The pumping lemma says that

Let be M a regular language. Then it exists a number $p>0$ such that for each word $w\in L$, such that $|w|\ge p$, it exists $x,y,z$ such that :

  1. $w=xyz$
  2. $|y|>0$
  3. $|xy|<p$
  4. For each $i\ge 0$ we have $xy^iz\in L$.

(I don't perfectly understand this lemma...).

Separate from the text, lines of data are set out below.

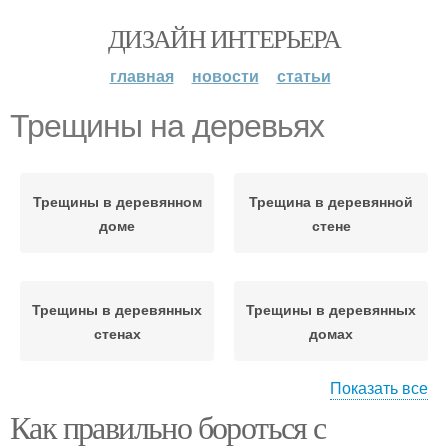
ДИЗАЙН ИНТЕРЬЕРА
главная
новости
статьи
Трещины на деревьях
Трещины в деревянном
Трещина в деревянной
доме
стене
Трещины в деревянных
Трещины в деревянных
стенах
домах
Показать все
Как правильно бороться с
Неисправленные
Трещины в древесине
трещины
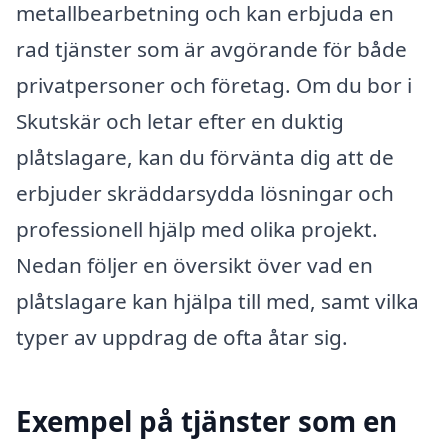
metallbearbetning och kan erbjuda en
rad tjänster som är avgörande för både
privatpersoner och företag. Om du bor i
Skutskär och letar efter en duktig
plåtslagare, kan du förvänta dig att de
erbjuder skräddarsydda lösningar och
professionell hjälp med olika projekt.
Nedan följer en översikt över vad en
plåtslagare kan hjälpa till med, samt vilka
typer av uppdrag de ofta åtar sig.
Exempel på tjänster som en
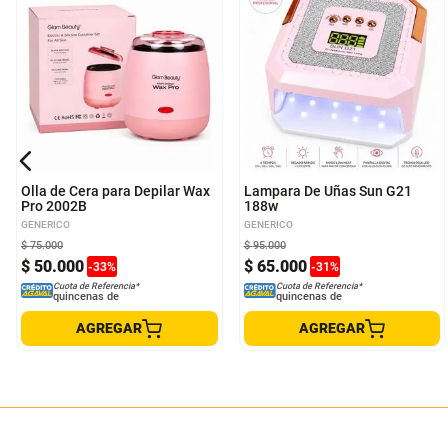
Olla de Cera para Depilar Wax
Lampara De Uñas Sun G21
Pro 2002B
188w
GENERICO
GENERICO
$
75
.
000
$
95
.
000
$
50
.
000
$
65
.
000
-
33
%
-
31
%
Cuota de Referencia*
Cuota de Referencia*
quincenas de
quincenas de
AGREGAR
AGREGAR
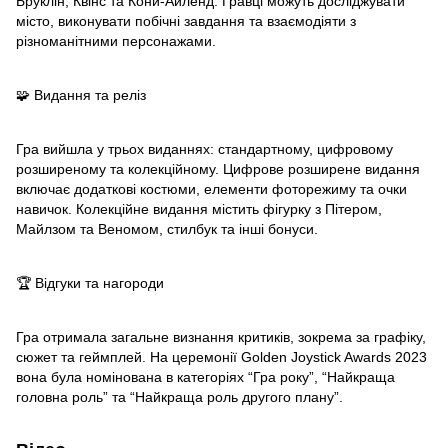
Бруклін, Квінс та Кони-Айленд. Гравці можуть досліджувати
місто, виконувати побічні завдання та взаємодіяти з
різноманітними персонажами.
🧩 Видання та реліз
Гра вийшла у трьох виданнях: стандартному, цифровому
розширеному та колекційному. Цифрове розширене видання
включає додаткові костюми, елементи фоторежиму та очки
навичок. Колекційне видання містить фігурку з Пітером,
Майлзом та Веномом, стилбук та інші бонуси.
🏆 Відгуки та нагороди
Гра отримала загальне визнання критиків, зокрема за графіку,
сюжет та геймплей. На церемонії Golden Joystick Awards 2023
вона була номінована в категоріях “Гра року”, “Найкраща
головна роль” та “Найкраща роль другого плану”.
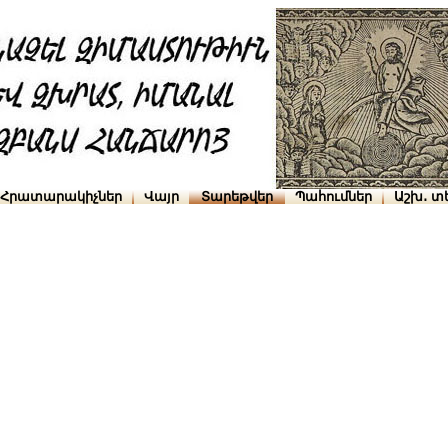
Հրատարակիչներ
Վայր
Տարեթվեր
Պահումներ
Աշխ․ տ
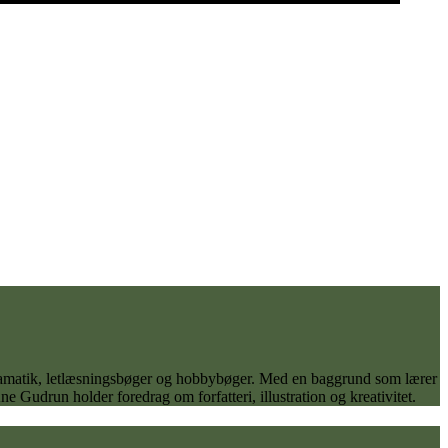
 dramatik, letlæsningsbøger og hobbybøger. Med en baggrund som lærer
 Gudrun holder foredrag om forfatteri, illustration og kreativitet.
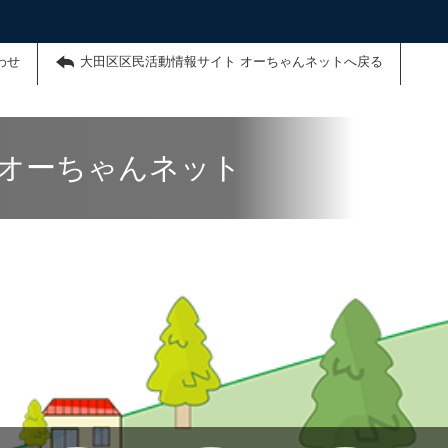
わせ
大田区区民活動情報サイト オーちゃんネットへ戻る
 オーちゃんネット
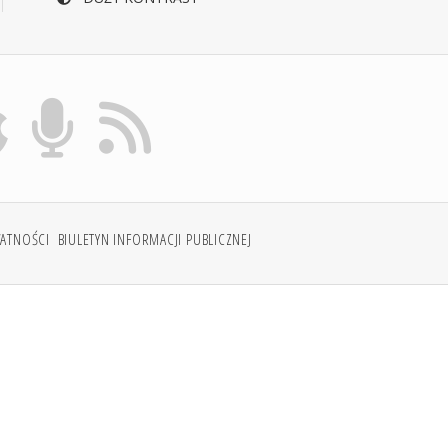
WATNOŚCI
BIULETYN INFORMACJI PUBLICZNEJ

I have great difficulties to understand the examples which I can provide you in French here.

My question is different from How to prove that a language is not regular? as far as all answers are based on $L=\{w\mid|w|=a^pb^q\}$ scheme, mine only have one element and is playing on the size rather than the scheme.

My attempt

We take $w=a^{2^n}$. Therefore we have $w\in L$ and $|w|\ge p$. We need a partition $w=xyz$ (to fill in condition 1.) such that $|xy|<p$ (condition 3) and $|y|>0$ (condition 2).

  • Let's assume $L$ is regular.
  • I thought about taking $|w|>n$
  • $x = aaaa....$ , $y = aaaa...$, $|x|=s$, $|y|=k$. We need to consider ALL the options, that is all the possible $s,k$ such that $s≥0$,$k≥1$ and $s+k≤n$.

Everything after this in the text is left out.